Film Finds Faith in Coal Country: Exclusive Clip

Josh Clevenger from the stunning "Hollow" Website.
Josh Clevenger from the stunning "Hollow" Website.

Josh Clevenger is tired of hearing bad news about his homeland. “Every time you turn on WVVA, the local news, they’re talking something bad happening in McDowell County,” he said, “There’s a drug problem in McDowell County. There’s this problem and that problem and this problem. You can tell the world about all of our problems, but that’s not going to solve any of them.”

McDowell is the poorest county in West Virginia. The average annual per capita income is just $13,345 and most of its citizens receive some form of government support. But that wasn’t always the case. McDowell was once thriving coal country. Up through the 1950s, it had bustling towns, buildings up to six stories high filled with offices and apartments, posh hotels, and more than 100,000 residents. Now about 20,000 people live there.

“It may not be what it was in it’s heyday,” Josh, a McDowell native and West Virginia University student, said, “But it’s going to be bigger than what it is now. It can only go up.”

As it turns out, a lot of other people share Josh’s faith. For just over a year, a documentary crew has been visiting McDowell, talking to local residents and leaving behind video cameras. They’ve encouraged people to capture their daily lives, their memories, and ideas for improving the place they call home.

You might remember a post from when this project, called Hollow, started. Well, what they’ve come up with is truly amazing. The documentary turned out to be a collection of nearly 30 breathtaking short films, shot largely by locals like Josh. Together, they show striving and struggling, longing and hope in one mountain community.

Hollow launches today. Every single clip in the documentary series can be found on a beautiful, interactive Website–all except one. Hollow’s director and West Virginia-native, Elaine McMillion is sharing one special piece of behind-the-scenes footage exclusively with readers of The Revivalist. Below you’ll find a little reminder that when times are tough, like they are in McDowell, you can still kick up your heels with a friend.

Take a look at this clip and the rest over on the Hollow site, and tell us — which is your favorite? And what do you think helps breath new life into boom-to-bust places like McDowell?

Also, you can catch up with Elaine and her crew this weekend. They’ll be touring West Virginia for a series of launch events:

Charleston, West Virginia, Saturday, June 22, 2013:

North Side of the Capitol (all day)

  • Booth during West Virginia’s 150th Birthday Celebration
  • Talk to the director, Elaine McMillion
  • Meet West Virginia photographer and author, Betty Rivard

Welch, West Virginia, Saturday, June 22, 2013: 

McDowell County Public Library (3 – 6 pm)

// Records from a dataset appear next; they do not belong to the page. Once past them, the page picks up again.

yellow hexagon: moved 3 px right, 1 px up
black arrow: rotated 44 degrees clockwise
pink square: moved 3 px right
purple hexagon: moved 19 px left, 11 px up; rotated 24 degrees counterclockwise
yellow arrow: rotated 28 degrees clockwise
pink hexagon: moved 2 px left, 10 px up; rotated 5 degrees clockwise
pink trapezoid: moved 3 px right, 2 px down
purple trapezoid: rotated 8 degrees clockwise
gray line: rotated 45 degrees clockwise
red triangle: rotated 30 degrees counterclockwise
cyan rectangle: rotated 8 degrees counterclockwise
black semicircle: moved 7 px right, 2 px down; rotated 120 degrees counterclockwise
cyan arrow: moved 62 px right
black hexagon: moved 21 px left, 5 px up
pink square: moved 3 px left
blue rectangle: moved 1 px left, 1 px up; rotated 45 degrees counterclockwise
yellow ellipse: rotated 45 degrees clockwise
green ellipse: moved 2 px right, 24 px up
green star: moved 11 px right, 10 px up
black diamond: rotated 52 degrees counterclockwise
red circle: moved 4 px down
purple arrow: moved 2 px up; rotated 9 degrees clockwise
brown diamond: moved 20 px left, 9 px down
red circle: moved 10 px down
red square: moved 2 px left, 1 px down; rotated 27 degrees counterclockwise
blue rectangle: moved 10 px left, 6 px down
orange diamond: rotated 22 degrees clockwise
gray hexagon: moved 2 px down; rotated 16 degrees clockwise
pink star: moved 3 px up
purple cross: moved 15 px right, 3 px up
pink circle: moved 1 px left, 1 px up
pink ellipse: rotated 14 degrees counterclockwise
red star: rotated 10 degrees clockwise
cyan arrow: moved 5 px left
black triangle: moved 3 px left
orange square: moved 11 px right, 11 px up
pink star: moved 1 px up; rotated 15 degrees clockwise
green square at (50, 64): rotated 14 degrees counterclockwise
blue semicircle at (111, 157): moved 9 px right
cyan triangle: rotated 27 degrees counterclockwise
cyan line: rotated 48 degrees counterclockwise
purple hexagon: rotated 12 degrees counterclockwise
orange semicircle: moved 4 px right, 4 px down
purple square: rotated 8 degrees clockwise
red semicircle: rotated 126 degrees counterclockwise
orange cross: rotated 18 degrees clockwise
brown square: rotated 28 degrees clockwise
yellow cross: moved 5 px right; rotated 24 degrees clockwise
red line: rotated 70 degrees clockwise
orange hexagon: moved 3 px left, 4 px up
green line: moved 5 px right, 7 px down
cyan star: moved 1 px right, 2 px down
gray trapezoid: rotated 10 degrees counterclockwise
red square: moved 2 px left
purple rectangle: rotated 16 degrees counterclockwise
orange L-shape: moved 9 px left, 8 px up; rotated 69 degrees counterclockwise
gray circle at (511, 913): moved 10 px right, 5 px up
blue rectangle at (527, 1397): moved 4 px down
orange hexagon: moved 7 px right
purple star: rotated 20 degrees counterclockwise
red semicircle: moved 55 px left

  • Access the website from three computer stations
  • Record a 3-minute memory or experience in our “story corner”
  • Submit your ideas for change and the future of McDowell
  • Bring in old photographs to scan and share with your story
  • Refreshments provided

Martha H. Moore Riverfront Park (7:30 – 9:00 pm)

  • Visit our story corner in the park to record a memory or experience
  • Submit your ideas for change and the future of McDowell
  • View aerial maps and art created by the youth of McDowell

Martha H. Moore Riverfront Park (9 – 11 pm)

  • Film screening and discussion
  • Popcorn and refreshments
  • See nearly 30 short films featured in the documentary
  • Get an interactive walkthrough of the site
  • Join the discussion about the future of McDowell

Caretta, West Virginia, Sunday, June 23, 2013:

Big Creek People in Action computer lab (3 – 6 pm)

  • Access the website from five computer stations
  • Record a 3-minute memory or experience in our “story corner”
  • Submit your ideas for change and the future of McDowell
  • Bring in old photographs to scan and share with your story
  • Refreshments provided

Big Creek People in Action gymnasium (6 – 7 pm)

  • Visit our story corner in the park to record a memory or experience
  • Submit your ideas for change and the future of McDowell
  • View aerial maps and art created by the youth of McDowell

Big Creek People in Action gymnasium (7 – 9 pm)

  • Film screening and discussion
  • Popcorn and refreshments
  • See nearly 30 short films featured in the documentary
  • Get an interactive walkthrough of the site
  • Join the discussion about the future of McDowell

Finally, the Hollow team will begin partnering with NPR and Digiso, a collaborative for digital artists, on June 24. The three groups will collect stories from people who grew up in small towns. Watch for their booth around West Virginia in the coming weeks.

1 comment

  • Kendra Bailey Morris

    My mother grew up in Welch and Anawalt, WV and my great grandfather was a mine foreman there in the 40′s. I can’t wait to see this film!